A good first step is always just to figure out where your personal and professional boundaries are. Sometimes the act of writing them down can help you decide exactly where the lines should be drawn.

How Are Professional Boundaries Set?

Clarity is one of the most important skills when it comes to setting professional boundaries in psychology. You need to be straightforward and absolutely firm. Most therapists begin their sessions with a new client by outlining some boundary definitions.

Every therapist is aware that setting boundaries with clients in counseling isn’t as easy as just laying down the law. It takes consistency and repetition to make boundaries stick.

Some therapists use a formal contract to outline their boundaries, which they have patients read and sign before beginning therapy. That’s a kind of ritual, a routine formula that can serve as another way of maintaining professional boundaries in psychology. Another example of ritual is asking clients to turn off their cell phones as they enter your office, or even simply re-stating expectations at the beginning of a session. That’s particularly common in group therapy, where everyone is reminded about privacy and limitations at the beginning of every meeting.

Setting Up Patients To Set Their Own Boundaries

Patients get to set boundaries, too. Unlike you, however, they won’t have the training and the education it takes for an understanding of how to go about setting boundaries in therapy. You will have to explain the concept and ask plenty of questions  about their own limits.

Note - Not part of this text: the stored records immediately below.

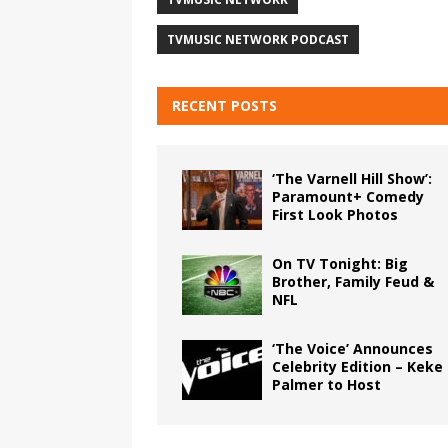
TVMUSIC NETWORK PODCAST
RECENT POSTS
‘The Varnell Hill Show’:
Paramount+ Comedy
First Look Photos
On TV Tonight: Big
Brother, Family Feud &
NFL
‘The Voice’ Announces
Celebrity Edition – Keke
Palmer to Host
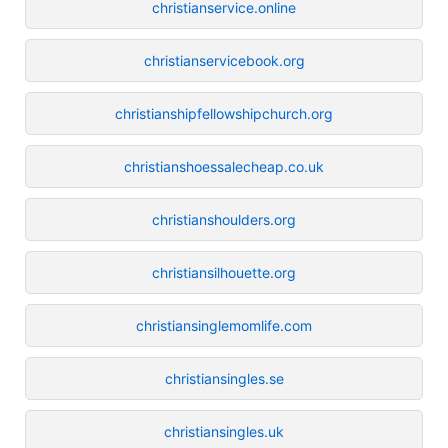
christianservice.online
christianservicebook.org
christianshipfellowshipchurch.org
christianshoessalecheap.co.uk
christianshoulders.org
christiansilhouette.org
christiansinglemomlife.com
christiansingles.se
christiansingles.uk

This is a delicate process since therapy is often about discovering issues that patients don’t already realize. It also frequently involves intentionally exploring areas of discomfort, even if in the most comfortable way. Both of those things can make setting boundaries with counseling clients a difficult process.

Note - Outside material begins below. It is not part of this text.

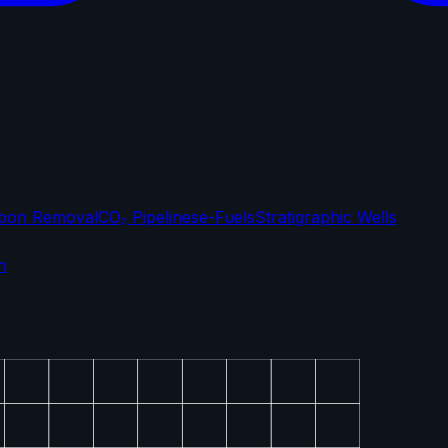
bon Removal
CO₂ Pipelines
e-Fuels
Stratigraphic Wells
n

But this is why you get paid the big bucks!

In fact, it can be empowering for some clients to be told they are allowed to set boundaries. And the process you work through in their sessions can become a solid model for them to set similar boundaries in other parts of their lives.

For both your own welfare and the health and well-being of your clients, learning to set professional boundaries in psychology will be a key piece of your practice over the course of your career.